We've all seen it. A rider getting aero by riding with his forearms resting on the bar. I've tried this, and it seemed very unstable, as well as uncomfortable. I know that aerobar extensions are not allowed, but I was wondering if armrests (without the extension) are also not allowed.


----------



## Marc (Jan 23, 2005)

Watching today I was laughing a bit at Guillaume Van Keirsbulck on that bike...I think he had had 18" of seatpost showing. Further that was a 55/57cm frame, judging by the headtube-and it was still undersized....He must be what 2m tall?


----------



## Wookiebiker (Sep 5, 2005)

No they are not.

However, flat top road bars help a lot, as well as double wrapping your bar tape on the bar tops.

Riding in this position takes practice, but after a while, it becomes second nature. I spend a lot of time there during hard pulls and have no issues with controlling the bike. You just have to watch out for big bumps...


----------



## aclinjury (Sep 12, 2011)

I have no issue riding with my arms on the bars, even running over bumps/holes I don't have much issues, I just un-weigh my upperbody (including the arms) a bit right before I hit the bumps/holes and let the front of the bike glide over the obstables. Staying relaxed also helps as you hit an obstacle too as a relaxed body allows for the bike to move underneath a bit thus allowing it to glide over the obstacle, stuff everyone learns in mtb'ing.

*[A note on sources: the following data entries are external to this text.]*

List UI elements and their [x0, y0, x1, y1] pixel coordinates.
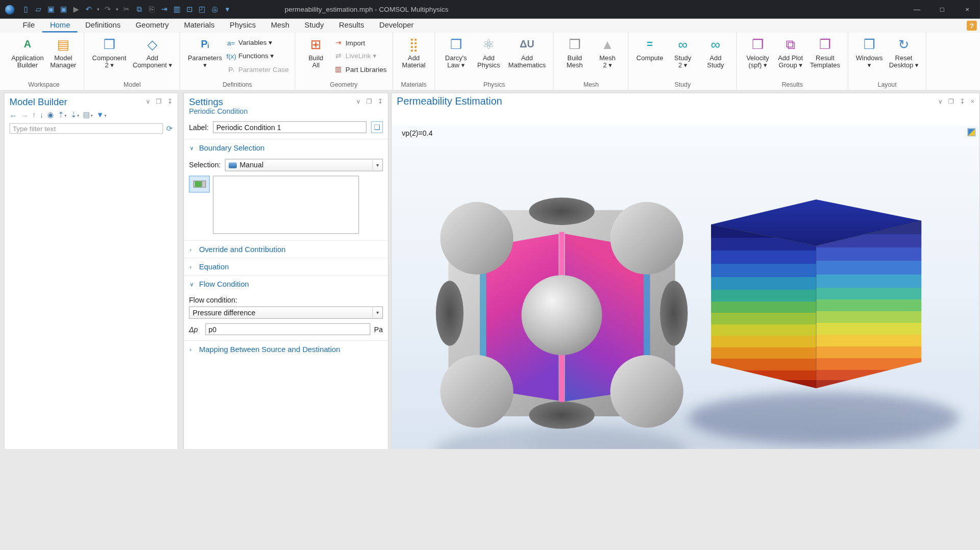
menu-tab-materials[interactable]: Materials [177, 19, 223, 33]
study-2-button[interactable]: ∞Study2 ▾ [667, 34, 699, 70]
part-libraries-button[interactable]: ▥Part Libraries [333, 63, 386, 75]
add-component-button[interactable]: ◇AddComponent ▾ [130, 34, 175, 70]
selection-dropdown[interactable]: Manual ▼ [225, 159, 383, 171]
component-2-button[interactable]: ❒Component2 ▾ [89, 34, 129, 70]
cut-icon[interactable]: ✂ [120, 3, 133, 16]
add-study-button[interactable]: ∞AddStudy [699, 34, 732, 70]
active-toggle-button[interactable] [189, 176, 210, 192]
help-button[interactable]: ? [967, 20, 977, 31]
flow-condition-dropdown[interactable]: Pressure difference ▼ [189, 306, 383, 319]
parameter-case-button[interactable]: PᵢParameter Case [227, 63, 289, 75]
menu-tab-file[interactable]: File [15, 19, 42, 33]
menu-tab-geometry[interactable]: Geometry [128, 19, 177, 33]
section-equation[interactable]: › Equation [184, 258, 388, 275]
boundary-selection-list[interactable] [213, 176, 359, 234]
section-override[interactable]: › Override and Contribution [184, 240, 388, 258]
section-boundary-selection[interactable]: ∨ Boundary Selection [184, 139, 388, 156]
menu-tab-study[interactable]: Study [297, 19, 331, 33]
redo-icon[interactable]: ↷ [102, 3, 114, 16]
move-down-icon[interactable]: ↓ [40, 111, 43, 119]
functions-button[interactable]: f(x)Functions ▾ [227, 50, 289, 62]
float-panel-icon[interactable]: ❐ [948, 98, 954, 105]
windows-button[interactable]: ❐Windows▾ [853, 34, 886, 70]
menu-tab-mesh[interactable]: Mesh [263, 19, 297, 33]
maximize-button[interactable]: □ [929, 0, 954, 19]
compute-button[interactable]: =Compute [633, 34, 667, 63]
float-panel-icon[interactable]: ❐ [366, 98, 372, 105]
label-input[interactable] [213, 121, 366, 133]
panel-menu-icon[interactable]: ∨ [938, 98, 943, 105]
part-libraries-icon: ▥ [333, 65, 343, 73]
panel-menu-icon[interactable]: ∨ [356, 98, 361, 105]
menu-tab-home[interactable]: Home [42, 19, 78, 33]
reset-desktop-button[interactable]: ↻ResetDesktop ▾ [886, 34, 922, 70]
float-panel-icon[interactable]: ❐ [156, 98, 162, 105]
model-builder-toolbar: ←→↑↓◉⇡▾⇣▾▤▾▼▾ [5, 107, 178, 122]
add-plot-group-button[interactable]: ⧉Add PlotGroup ▾ [774, 34, 807, 70]
section-flow-condition[interactable]: ∨ Flow Condition [184, 275, 388, 292]
build-all-button[interactable]: ⊞BuildAll [300, 34, 332, 70]
section-mapping[interactable]: › Mapping Between Source and Destination [184, 340, 388, 358]
ribbon-group-label: Workspace [8, 81, 80, 90]
darcys-law-button[interactable]: ❒Darcy'sLaw ▾ [439, 34, 472, 70]
duplicate-icon[interactable]: ⇥ [158, 3, 171, 16]
minimize-button[interactable]: — [904, 0, 929, 19]
save-icon[interactable]: ▣ [45, 3, 58, 16]
application-builder-button[interactable]: AApplicationBuilder [8, 34, 47, 70]
paste-icon[interactable]: ⎘ [145, 3, 158, 16]
add-material-button[interactable]: ⣿AddMaterial [398, 34, 430, 70]
open-file-icon[interactable]: ▱ [32, 3, 45, 16]
model-manager-button[interactable]: ▤ModelManager [47, 34, 80, 70]
color-legend-icon[interactable] [967, 128, 975, 136]
go-back-icon[interactable]: ← [10, 111, 17, 119]
undo-icon-caret[interactable]: ▾ [95, 7, 101, 12]
move-up-icon[interactable]: ↑ [32, 111, 36, 119]
functions-icon: f(x) [227, 52, 236, 60]
menu-tab-results[interactable]: Results [331, 19, 372, 33]
mesh-2-button[interactable]: ▲Mesh2 ▾ [591, 34, 624, 70]
delete-icon[interactable]: ▥ [170, 3, 183, 16]
refresh-icon[interactable]: ⟳ [166, 124, 173, 133]
redo-icon-caret[interactable]: ▾ [114, 7, 120, 12]
variables-button[interactable]: a=Variables ▾ [227, 37, 289, 48]
collapse-all-icon[interactable]: ⇣▾ [70, 111, 79, 119]
livelink-button[interactable]: ⇄LiveLink ▾ [333, 50, 386, 62]
pin-panel-icon[interactable]: ↧ [167, 98, 173, 105]
panel-menu-icon[interactable]: ∨ [145, 98, 150, 105]
study-2-icon: ∞ [678, 35, 687, 54]
expand-all-icon[interactable]: ⇡▾ [58, 111, 66, 119]
add-material-icon: ⣿ [409, 35, 419, 54]
save-as-icon[interactable]: ▣ [57, 3, 70, 16]
node-text-icon[interactable]: ▤▾ [83, 111, 92, 119]
rename-icon[interactable]: ❏ [371, 121, 383, 133]
run-icon[interactable]: ▶ [70, 3, 83, 16]
build-mesh-button[interactable]: ❒BuildMesh [558, 34, 591, 70]
result-templates-button[interactable]: ❐ResultTemplates [807, 34, 843, 70]
select-box-icon[interactable]: ⊡ [183, 3, 196, 16]
import-button[interactable]: ⇥Import [333, 37, 386, 48]
close-panel-icon[interactable]: × [971, 98, 974, 105]
menu-tab-physics[interactable]: Physics [222, 19, 263, 33]
filter-icon[interactable]: ▼▾ [96, 111, 107, 119]
add-mathematics-button[interactable]: ΔUAddMathematics [505, 34, 549, 70]
graphics-view[interactable]: vp(2)=0.4 [391, 126, 979, 449]
pressure-difference-input[interactable] [205, 323, 370, 335]
add-physics-button[interactable]: ⚛AddPhysics [472, 34, 505, 70]
pin-panel-icon[interactable]: ↧ [960, 98, 965, 105]
find-icon[interactable]: ◎ [208, 3, 221, 16]
velocity-spf-button[interactable]: ❒Velocity(spf) ▾ [741, 34, 774, 70]
go-forward-icon[interactable]: → [21, 111, 29, 119]
pin-panel-icon[interactable]: ↧ [378, 98, 383, 105]
undo-icon[interactable]: ↶ [83, 3, 95, 16]
parameters-button[interactable]: PᵢParameters▾ [185, 34, 225, 70]
copy-icon[interactable]: ⧉ [133, 3, 145, 16]
new-file-icon[interactable]: ▯ [19, 3, 32, 16]
selection-icon [228, 162, 236, 168]
show-icon[interactable]: ◉ [47, 111, 54, 119]
filter-input[interactable] [10, 123, 163, 134]
menu-tab-developer[interactable]: Developer [372, 19, 421, 33]
clear-selection-icon[interactable]: ◰ [196, 3, 209, 16]
menu-tab-definitions[interactable]: Definitions [78, 19, 128, 33]
close-button[interactable]: × [955, 0, 980, 19]
customize-toolbar-icon[interactable]: ▾ [221, 3, 234, 16]
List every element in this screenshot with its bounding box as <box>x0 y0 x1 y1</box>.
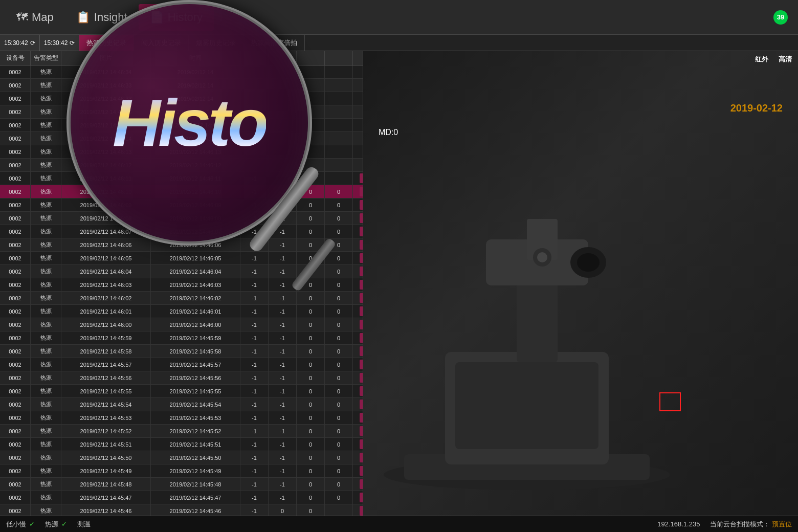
table-row[interactable]: 0002热源2019/02/12 14:45:492019/02/12 14:4… <box>0 464 363 478</box>
table-row[interactable]: 0002热源2019/02/12 14:46:142019/02/12 14:4… <box>0 132 363 145</box>
delete-button[interactable]: 删除 <box>360 426 363 436</box>
cell-action[interactable]: 删除 <box>353 238 363 251</box>
delete-button[interactable]: 删除 <box>360 187 363 196</box>
table-row[interactable]: 0002热源2019/02/12 14:46:032019/02/12 14:4… <box>0 278 363 292</box>
table-row[interactable]: 0002热源2019/02/12 14:45:572019/02/12 14:4… <box>0 358 363 371</box>
cell-action[interactable]: 删除 <box>353 292 363 304</box>
tab-smoke-history[interactable]: 烟雾历史记录 <box>189 35 243 51</box>
delete-button[interactable]: 删除 <box>360 267 363 276</box>
table-row[interactable]: 0002热源2019/02/12 14:46:112019/02/12 14:4… <box>0 172 363 185</box>
table-row[interactable]: 0002热源2019/02/12 14:45:532019/02/12 14:4… <box>0 411 363 425</box>
delete-button[interactable]: 删除 <box>360 466 363 476</box>
table-row[interactable]: 0002热源2019/02/12 14:45:552019/02/12 14:4… <box>0 385 363 398</box>
delete-button[interactable]: 删除 <box>360 346 363 356</box>
cell-action[interactable]: 删除 <box>353 278 363 291</box>
cell-action[interactable] <box>353 65 363 78</box>
cell-action[interactable] <box>353 145 363 158</box>
table-row[interactable]: 0002热源2019/02/12 14:46:022019/02/12 14:4… <box>0 292 363 305</box>
cell-action[interactable]: 删除 <box>353 491 363 504</box>
delete-button[interactable]: 删除 <box>360 240 363 250</box>
hd-button[interactable]: 高清 <box>774 53 796 65</box>
delete-button[interactable]: 删除 <box>360 373 363 383</box>
cell-action[interactable]: 删除 <box>353 265 363 278</box>
cell-action[interactable]: 删除 <box>353 225 363 238</box>
delete-button[interactable]: 删除 <box>360 213 363 223</box>
delete-button[interactable]: 删除 <box>360 453 363 462</box>
time-control[interactable]: 15:30:42 ⟳ <box>0 35 40 51</box>
cell-action[interactable]: 删除 <box>353 371 363 384</box>
delete-button[interactable]: 删除 <box>360 493 363 502</box>
table-row[interactable]: 0002热源2019/02/12 14:45:542019/02/12 14:4… <box>0 398 363 411</box>
cell-action[interactable]: 删除 <box>353 464 363 477</box>
delete-button[interactable]: 删除 <box>360 280 363 290</box>
time-spinner[interactable]: ⟳ <box>30 39 35 47</box>
table-row[interactable]: 0002热源2019/02/12 14:45:462019/02/12 14:4… <box>0 504 363 516</box>
table-row[interactable]: 0002热源2019/02/12 14:46:102019/02/12 14:4… <box>0 185 363 198</box>
cell-action[interactable]: 删除 <box>353 385 363 397</box>
cell-action[interactable]: 删除 <box>353 305 363 318</box>
table-row[interactable]: 0002热源2019/02/12 14:46:012019/02/12 14:4… <box>0 305 363 318</box>
delete-button[interactable]: 删除 <box>360 479 363 489</box>
delete-button[interactable]: 删除 <box>360 439 363 449</box>
table-row[interactable]: 0002热源2019/02/12 14:46:042019/02/12 14:4… <box>0 265 363 278</box>
cell-action[interactable]: 删除 <box>353 411 363 424</box>
table-row[interactable]: 0002热源2019/02/12 14:46:072019/02/12 14:4… <box>0 225 363 238</box>
delete-button[interactable]: 删除 <box>360 173 363 183</box>
cell-action[interactable]: 删除 <box>353 331 363 344</box>
table-row[interactable]: 0002热源2019/02/12 14:45:512019/02/12 14:4… <box>0 438 363 451</box>
delete-button[interactable]: 删除 <box>360 506 363 516</box>
table-row[interactable]: 0002热源2019/02/12 14:46:062019/02/12 14:4… <box>0 238 363 252</box>
table-row[interactable]: 0002热源2019/02/12 14:45:522019/02/12 14:4… <box>0 425 363 438</box>
table-row[interactable]: 0002热源2019/02/12 14:46:332019/02/12 14 <box>0 92 363 105</box>
table-row[interactable]: 0002热源2019/02/12 14:45:482019/02/12 14:4… <box>0 478 363 491</box>
table-row[interactable]: 0002热源2019/02/12 14:46:122019/02/12 14:4… <box>0 159 363 172</box>
cell-action[interactable]: 删除 <box>353 438 363 451</box>
table-row[interactable]: 0002热源2019/02/12 14:45:562019/02/12 14:4… <box>0 371 363 385</box>
delete-button[interactable]: 删除 <box>360 320 363 329</box>
cell-action[interactable]: 删除 <box>353 198 363 211</box>
cell-action[interactable]: 删除 <box>353 478 363 491</box>
cell-action[interactable]: 删除 <box>353 172 363 185</box>
cell-action[interactable] <box>353 79 363 92</box>
cell-action[interactable]: 删除 <box>353 252 363 264</box>
table-row[interactable]: 0002热源2019/02/12 14:46:092019/02/12 14:4… <box>0 198 363 212</box>
tab-heat-hd[interactable]: 热源高清变倍拍 <box>243 35 305 51</box>
cell-action[interactable]: 删除 <box>353 398 363 411</box>
delete-button[interactable]: 删除 <box>360 333 363 343</box>
delete-button[interactable]: 删除 <box>360 200 363 210</box>
cell-action[interactable] <box>353 159 363 171</box>
cell-action[interactable] <box>353 105 363 118</box>
cell-action[interactable]: 删除 <box>353 345 363 358</box>
table-row[interactable]: 0002热源2019/02/12 14:46:152019/02/12 14:4 <box>0 119 363 132</box>
delete-button[interactable]: 删除 <box>360 413 363 423</box>
tab-heat-history[interactable]: 热源历史记录 <box>79 35 134 51</box>
nav-insight[interactable]: 📋 Insight <box>65 4 139 31</box>
cell-action[interactable]: 删除 <box>353 318 363 331</box>
table-row[interactable]: 0002热源2019/02/12 14:46:082019/02/12 14:4… <box>0 212 363 225</box>
table-row[interactable]: 0002热源2019/02/12 14:46:342019/02/12 14 <box>0 65 363 79</box>
nav-history[interactable]: 📄 History <box>139 4 214 31</box>
delete-button[interactable]: 删除 <box>360 306 363 316</box>
table-row[interactable]: 0002热源2019/02/12 14:45:502019/02/12 14:4… <box>0 451 363 464</box>
cell-action[interactable]: 删除 <box>353 504 363 516</box>
time-control-2[interactable]: 15:30:42 ⟳ <box>40 35 80 51</box>
cell-action[interactable] <box>353 119 363 131</box>
table-row[interactable]: 0002热源2019/02/12 14:46:332019/02/12 14 <box>0 79 363 92</box>
delete-button[interactable]: 删除 <box>360 227 363 236</box>
delete-button[interactable]: 删除 <box>360 360 363 369</box>
table-row[interactable]: 0002热源2019/02/12 14:45:592019/02/12 14:4… <box>0 331 363 345</box>
ir-button[interactable]: 红外 <box>751 53 772 65</box>
table-row[interactable]: 0002热源2019/02/12 14:45:472019/02/12 14:4… <box>0 491 363 504</box>
time-spinner-2[interactable]: ⟳ <box>70 39 75 47</box>
delete-button[interactable]: 删除 <box>360 293 363 303</box>
cell-action[interactable]: 删除 <box>353 185 363 198</box>
cell-action[interactable]: 删除 <box>353 212 363 225</box>
table-row[interactable]: 0002热源2019/02/12 14:46:052019/02/12 14:4… <box>0 252 363 265</box>
delete-button[interactable]: 删除 <box>360 253 363 263</box>
tab-intrusion-history[interactable]: 闯入历史记录 <box>134 35 189 51</box>
cell-action[interactable]: 删除 <box>353 451 363 464</box>
cell-action[interactable]: 删除 <box>353 425 363 437</box>
delete-button[interactable]: 删除 <box>360 400 363 409</box>
nav-map[interactable]: 🗺 Map <box>5 4 65 31</box>
table-row[interactable]: 0002热源2019/02/12 14:46:132019/02/12 14:4… <box>0 145 363 159</box>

My biggest fear is crosswind knocking the front out from me since I'm a light weight.


----------



## spdntrxi (Jul 25, 2013)

it's known a IAB.. invisible aero bars.. I do it all the time.. well except if I have applied too much sunscreen.


----------



## tlg (May 11, 2011)

The faster the wheels spin, the more stable you are from the gyroscopic effect. Try riding faster. Cruise at 25-30mph and see how stable you are.


----------



## pedalbiker (Nov 23, 2014)

tlg said:


> The faster the wheels spin, the more stable you are from the gyroscopic effect. Try riding faster. Cruise at 25-30mph and see how stable you are.


:thumbsup:

Indeed. No need to go all IAB at 18 mph!


----------



## Doug B (Sep 11, 2009)

spdntrxi said:


> it's known a IAB.. invisible aero bars.. I do it all the time.. well except if I have applied too much sunscreen.


When I was 20 years old, and had no beer belly, I used to do this all the time. Flat roads, no problem.. Watch for large bumps or holes.


----------